## Daysim Person and Household Models

*Summaries:*
    - Total People & Workers
    - Household Size
    - County Population
    - Age Distribution
    - Worker Types
    - Distance to Work
    - Transit Pass Ownership
    - Vehicle Ownership
---

In [721]:
from IPython.display import HTML

HTML('''<script>
code_show=true; 
function code_toggle() {
 if (code_show){
 $('div.input').hide();
 } else {
 $('div.input').show();
 }
 code_show = !code_show
} 
$( document ).ready(code_toggle);
</script>
<form action="javascript:code_toggle()"><input type="submit" value="Click here to toggle on/off the raw code."></form>''')

In [722]:
import os
import numpy as np
import pandas as pd
import h5py
import pylab as P
from IPython.display import display, display_pretty, Javascript, HTML
from pandas_highcharts.core import serialize
from pandas_highcharts.display import display_charts
import matplotlib.pyplot as plt

# Show charts in notebook
# %pylab inline

In [723]:
# Set main model directory to parent directory

# 2006 survey
model_dir = r'R:\SoundCast\releases\TransportationFutures2010\scripts\summarize'

# 2014 survey
base_dir = r'R:\SoundCast\releases\TransportationFutures2010\scripts\summarize' 

In [724]:
# Read Model Scenario Results
scen = h5py.File(model_dir + r'/survey.h5','r+')
scen_name = '2006 Survey'

In [725]:
# Read Base Data
base_file = r'/survey14.h5'

base = h5py.File(base_dir + base_file ,'r+')
base_name = '2014 Survey'

In [726]:
# Get person data into a single dataframe for base and scen
data_table = 'Person'

person_scen = pd.DataFrame(data={'Household ID': [i[0] for i in scen[data_table]['hhno'][:]],
                               'Person Number': [i[0] for i in scen[data_table]['pno'][:]],
                               'Transit Pass': [i[0] for i in scen[data_table]['ptpass'][:]],
                                'Auto Time to Work': [i[0] for i in scen[data_table]['pwautime'][:]],
                                'Auto Distance to Work': [i[0] for i in scen[data_table]['pwaudist'][:]],
                                'Worker Type': [i[0] for i in scen[data_table]['pwtyp'][:]],
                                'Student Type': [i[0] for i in scen[data_table]['pstyp'][:]],
                                'Usual Commute Mode': [i[0] for i in scen[data_table]['pwtaz'][:]],
                                'Workplace TAZ': [i[0] for i in scen[data_table]['pwtaz'][:]],
                                'Age': [i[0] for i in scen[data_table]['pagey'][:]],
                                'Expansion Factor': [i[0] for i in scen[data_table]['psexpfac'][:]]})

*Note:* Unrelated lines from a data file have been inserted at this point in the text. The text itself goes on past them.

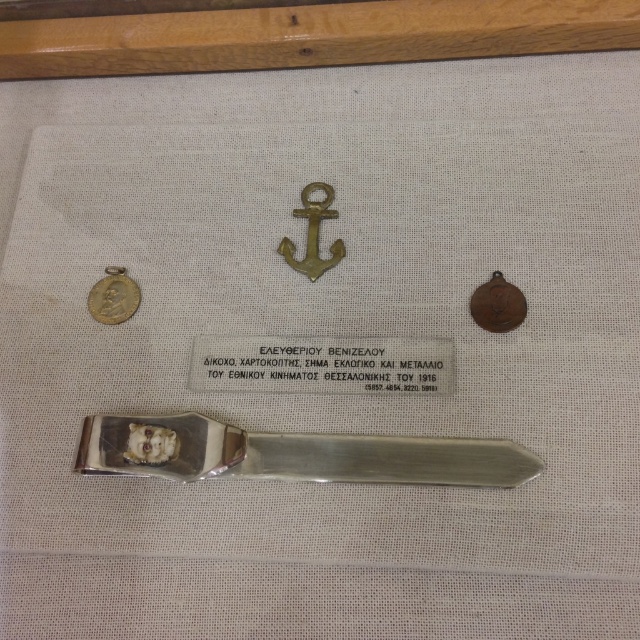 Question: Can you confirm if silver metallic letter opener at center is bigger than gold plated coin at left?

Choices:
 (A) no
 (B) yes

Answer: (B)

Question: Is silver metallic letter opener at center bigger than gold plated coin at left?

Choices:
 (A) no
 (B) yes

Answer: (B)

Question: Which object is farther from the camera taking this photo?

Choices:
 (A) gold plated coin at left
 (B) silver metallic letter opener at center

Answer: (A)

Question: Which of the following is the closest to the observer?

Choices:
 (A) (435, 451)
 (B) (124, 275)

Answer: (A)

Question: Which object appears farthest from the camera in this image?

Choices:
 (A) gold plated coin at left
 (B) silver metallic letter opener at center

Answer: (A)

Question: Does silver metallic letter opener at center have a lesser width compared to gold plated coin at left?

Choices:
 (A) yes
 (B) no

Answer: (B) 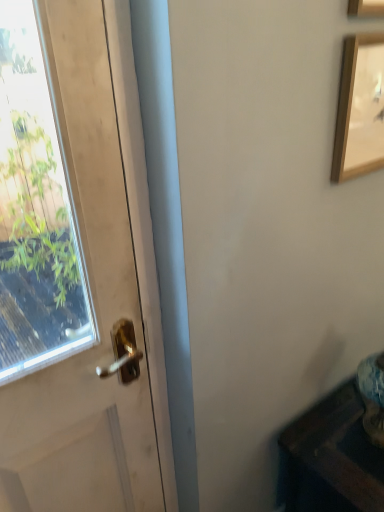 Question: From a real-world perspective, is white matte door at left located higher than wooden picture frame at upper right, acting as the first picture frame starting from the top?

Choices:
 (A) no
 (B) yes

Answer: (A)

Question: From the image's perspective, is white matte door at left located beneath wooden picture frame at upper right, the 2th picture frame positioned from the bottom?

Choices:
 (A) yes
 (B) no

Answer: (A)

Question: Is white matte door at left positioned before wooden picture frame at upper right, acting as the first picture frame starting from the top?

Choices:
 (A) no
 (B) yes

Answer: (B)

Question: Is white matte door at left facing away from wooden picture frame at upper right, the 2th picture frame positioned from the bottom?

Choices:
 (A) yes
 (B) no

Answer: (B)

Question: Could you tell me if white matte door at left is facing wooden picture frame at upper right, the 2th picture frame positioned from the bottom?

Choices:
 (A) no
 (B) yes

Answer: (A)

Question: Is white matte door at left shorter than wooden picture frame at upper right, the 2th picture frame positioned from the bottom?

Choices:
 (A) no
 (B) yes

Answer: (A)

Question: Would you say wooden picture frame at upper right, which appears as the first picture frame when ordered from the bottom, is part of wooden picture frame at upper right, acting as the first picture frame starting from the top,'s contents?

Choices:
 (A) yes
 (B) no

Answer: (B)

Question: Is wooden picture frame at upper right, the 2th picture frame positioned from the bottom, beside wooden picture frame at upper right, the second picture frame viewed from the top?

Choices:
 (A) no
 (B) yes

Answer: (A)

Question: From the image's perspective, would you say wooden picture frame at upper right, acting as the first picture frame starting from the top, is shown under wooden picture frame at upper right, the second picture frame viewed from the top?

Choices:
 (A) no
 (B) yes

Answer: (A)

Question: Is wooden picture frame at upper right, the 2th picture frame positioned from the bottom, positioned before wooden picture frame at upper right, the second picture frame viewed from the top?

Choices:
 (A) no
 (B) yes

Answer: (B)

Question: Could you tell me if wooden picture frame at upper right, acting as the first picture frame starting from the top, is turned towards wooden picture frame at upper right, the second picture frame viewed from the top?

Choices:
 (A) yes
 (B) no

Answer: (B)

Question: From a real-world perspective, is wooden picture frame at upper right, the 2th picture frame positioned from the bottom, located beneath wooden picture frame at upper right, the second picture frame viewed from the top?

Choices:
 (A) no
 (B) yes

Answer: (A)

Question: Is the depth of wooden picture frame at upper right, acting as the first picture frame starting from the top, less than that of white matte door at left?

Choices:
 (A) no
 (B) yes

Answer: (A) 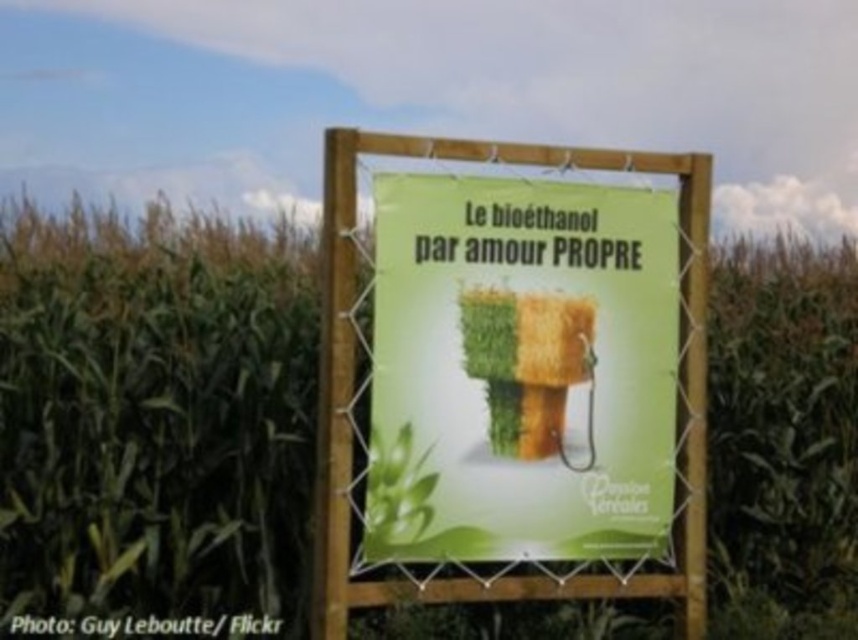 How much distance is there between green leafy corn at center and green paper sign at center?

green leafy corn at center is 2.72 meters from green paper sign at center.

Where is `green leafy corn at center`? green leafy corn at center is located at coordinates (154, 413).

Identify the location of green leafy corn at center. This screenshot has width=858, height=640. (154, 413). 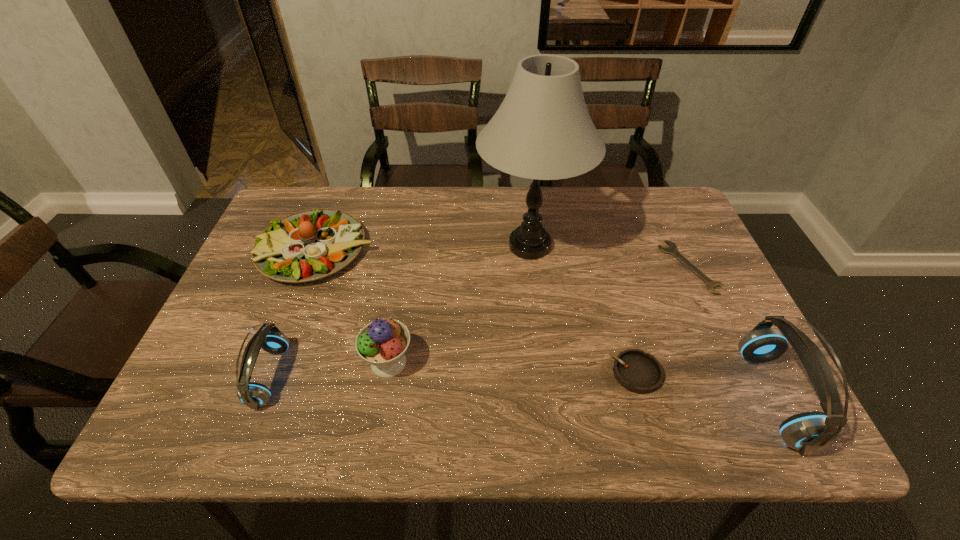 If equal spacing is desired by inserting an extra headset among them, please point out a free spot for this new headset. Please provide its 2D coordinates. Your answer should be formatted as a tuple, i.e. [(x, y)], where the tuple contains the x and y coordinates of a point satisfying the conditions above.

[(516, 387)] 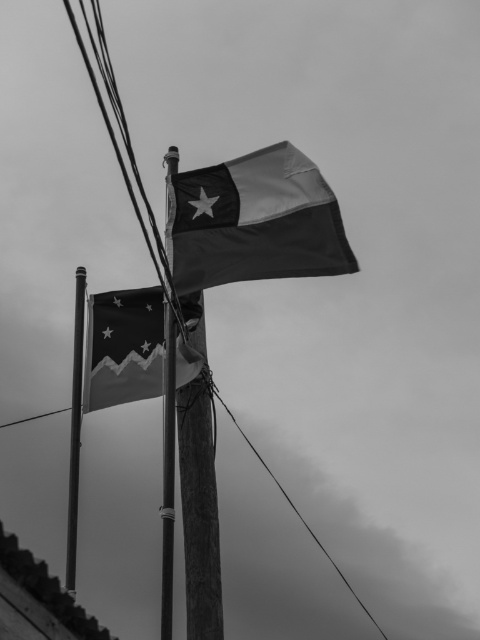 Question: Can you confirm if matte black flag at lower left is wider than wooden pole at center?

Choices:
 (A) no
 (B) yes

Answer: (B)

Question: Among these points, which one is farthest from the camera?

Choices:
 (A) (87, 332)
 (B) (79, 356)
 (C) (332, 273)

Answer: (A)

Question: Among these points, which one is nearest to the camera?

Choices:
 (A) (171, 506)
 (B) (75, 276)

Answer: (A)

Question: Which of the following is the closest to the observer?

Choices:
 (A) (263, 196)
 (B) (167, 556)

Answer: (B)

Question: Can you confirm if matte black flag at lower left is positioned to the right of smooth wire at center?

Choices:
 (A) yes
 (B) no

Answer: (B)

Question: Does silky black flag at upper center come behind smooth wire at center?

Choices:
 (A) no
 (B) yes

Answer: (A) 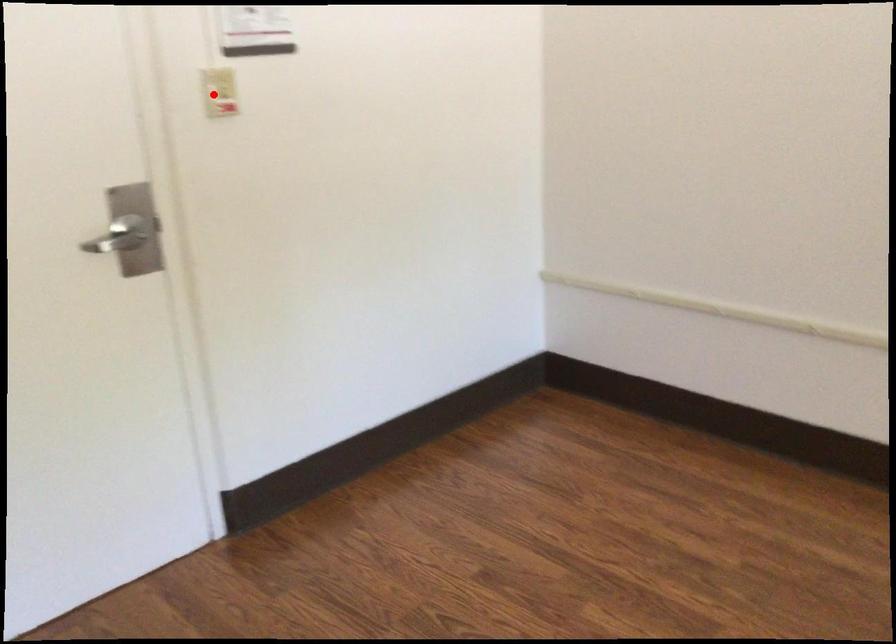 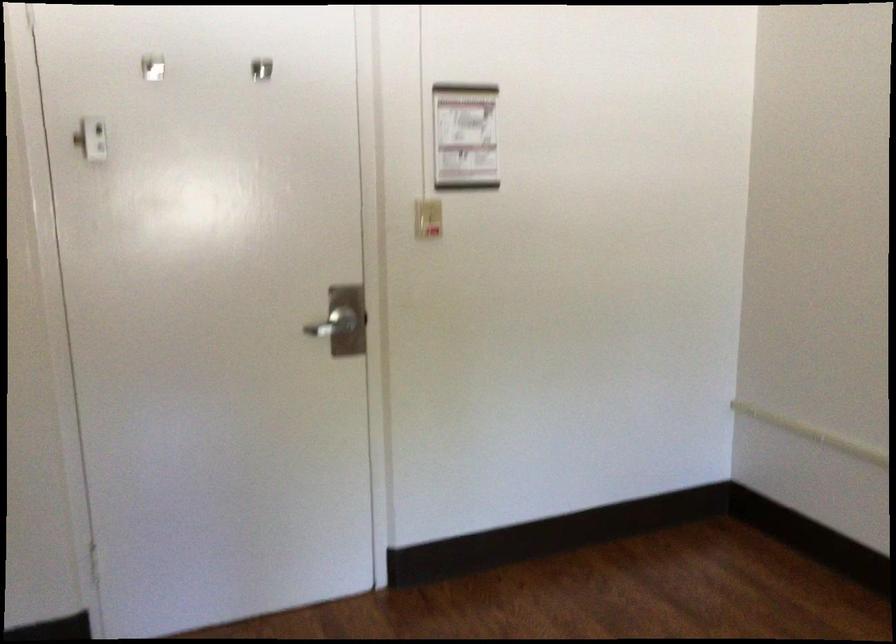 Question: I am providing you with two images of the same scene from different viewpoints. In image1, a red point is highlighted. Considering the same 3D point in image2, which of the following is correct?

Choices:
 (A) It is closer
 (B) It is farther

Answer: (B) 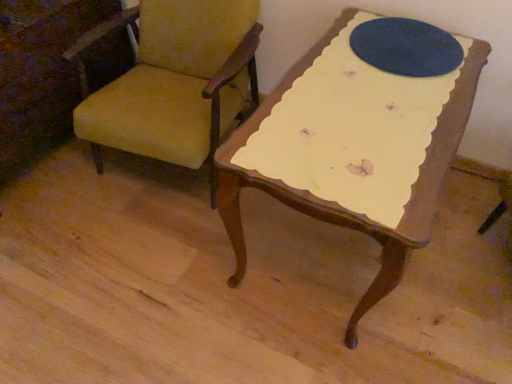 Question: Considering the positions of blue felt oval at upper center and yellow fabric chair at upper left in the image, is blue felt oval at upper center wider or thinner than yellow fabric chair at upper left?

Choices:
 (A) wide
 (B) thin

Answer: (B)

Question: From the image's perspective, is blue felt oval at upper center above or below yellow fabric chair at upper left?

Choices:
 (A) below
 (B) above

Answer: (B)

Question: Considering the relative positions of blue felt oval at upper center and yellow fabric chair at upper left in the image provided, is blue felt oval at upper center to the left or to the right of yellow fabric chair at upper left?

Choices:
 (A) right
 (B) left

Answer: (A)

Question: In terms of height, does yellow fabric chair at upper left look taller or shorter compared to blue felt oval at upper center?

Choices:
 (A) short
 (B) tall

Answer: (B)

Question: In terms of width, does yellow fabric chair at upper left look wider or thinner when compared to blue felt oval at upper center?

Choices:
 (A) thin
 (B) wide

Answer: (B)

Question: Does point (158, 51) appear closer or farther from the camera than point (407, 72)?

Choices:
 (A) farther
 (B) closer

Answer: (A)

Question: From a real-world perspective, relative to blue felt oval at upper center, is yellow fabric chair at upper left vertically above or below?

Choices:
 (A) below
 (B) above

Answer: (A) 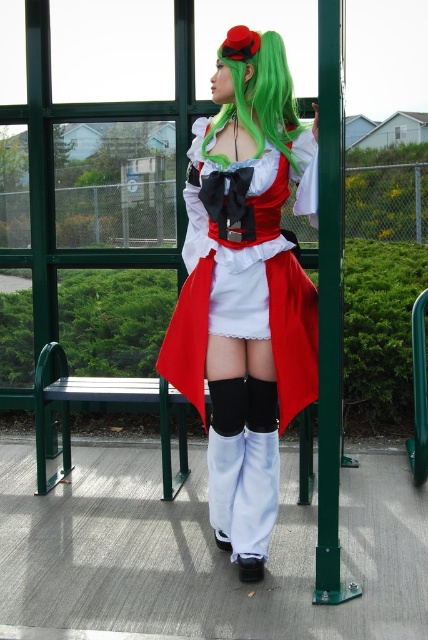 Question: Does satin red coat at center appear on the left side of green silky wig at center?

Choices:
 (A) yes
 (B) no

Answer: (A)

Question: Estimate the real-world distances between objects in this image. Which object is farther from the green silky wig at center?

Choices:
 (A) green metal bench at left
 (B) satin red coat at center

Answer: (A)

Question: Does green metal bench at left have a lesser width compared to green silky wig at center?

Choices:
 (A) yes
 (B) no

Answer: (B)

Question: Which object appears farthest from the camera in this image?

Choices:
 (A) satin red coat at center
 (B) green metal bench at left

Answer: (B)

Question: Among these points, which one is nearest to the camera?

Choices:
 (A) (160, 412)
 (B) (270, 104)

Answer: (B)

Question: Considering the relative positions of satin red coat at center and green silky wig at center in the image provided, where is satin red coat at center located with respect to green silky wig at center?

Choices:
 (A) below
 (B) above

Answer: (A) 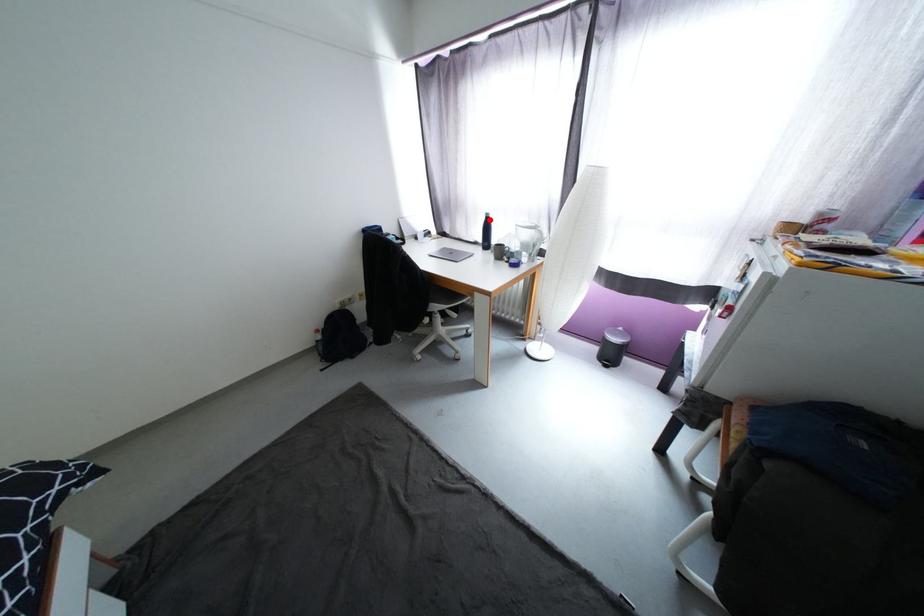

person_base = pd.DataFrame(data={'Household ID': [i[0] for i in base[data_table]['hhno'][:]],
                                 'Person Number': [i[0] for i in base[data_table]['pno'][:]],
                                 'Transit Pass': [i[0] for i in base[data_table]['ptpass'][:]],
                                 'Auto Time to Work': [i[0] for i in base[data_table]['ptpass'][:]],
                                 'Auto Distance to Work': [i[0] for i in base[data_table]['pwautime'][:]],
                                 'Worker Type': [i[0] for i in base[data_table]['pwtyp'][:]],
                                 'Student Type': [i[0] for i in base[data_table]['pstyp'][:]],
                                 'Usual Commute Mode': [i[0] for i in base[data_table]['puwmode'][:]],
                                 'Workplace TAZ': [i[0] for i in base[data_table]['pwtaz'][:]],
                                 'Age': [i[0] for i in base[data_table]['pagey'][:]],
                                 'Expansion Factor': [i[0] for i in base[data_table]['psexpfac'][:]]})

In [727]:
# Create unique ID for person by concatenating household ID and person number 
person_scen['personID'] = (person_scen['Household ID'].astype('str')+person_scen['Person Number'].astype('str')).astype('int')
person_base['personID'] = (person_base['Household ID'].astype('str')+person_base['Person Number'].astype('str')).astype('int')

In [728]:
# Get household data into a single dataframe for base and scen
data_table = 'Household'

hh_scen = pd.DataFrame(data={'Household ID': [i[0] for i in scen[data_table]['hhno'][:]],
                                'Household Size': [i[0] for i in scen[data_table]['hhsize'][:]],
                                'Household Vehicles': [i[0] for i in scen[data_table]['hhvehs'][:]],
                                 'Household Workers': [i[0] for i in scen[data_table]['hhwkrs'][:]],
                                 'Household Income': [i[0] for i in scen[data_table]['hhincome'][:]],
                                 'Household TAZ': [i[0] for i in scen[data_table]['hhtaz'][:]],
                                 'Expansion Factor': [i[0] for i in scen[data_table]['hhexpfac'][:]]})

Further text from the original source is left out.